## [Exercise instructions]
Give back every entry exactly; drop the pictures.
---- Information supplied
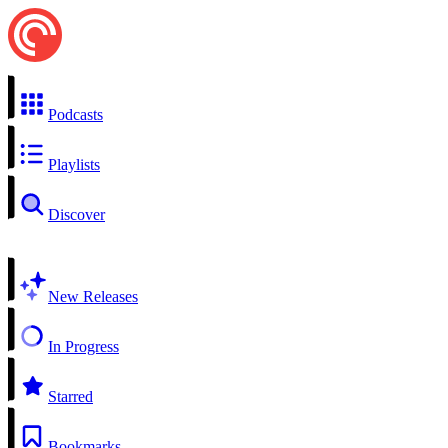
Podcasts
Playlists
Discover
New Releases
In Progress
Starred
Bookmarks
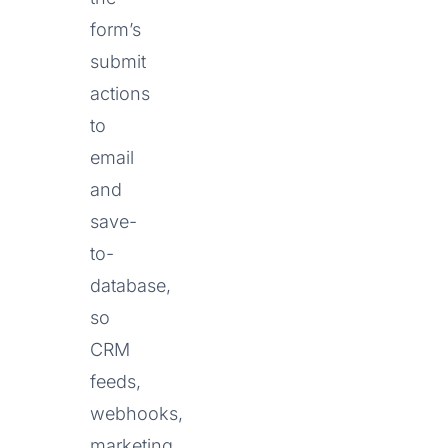
form’s
submit
actions
to
email
and
save-
to-
database,
so
CRM
feeds,
webhooks,
marketing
--------
## [Output below]
Podcasts
Playlists
Discover
New Releases
In Progress
Starred
Bookmarks
form’s
submit
actions
to
email
and
save-
to-
database,
so
CRM
feeds,
webhooks,
marketing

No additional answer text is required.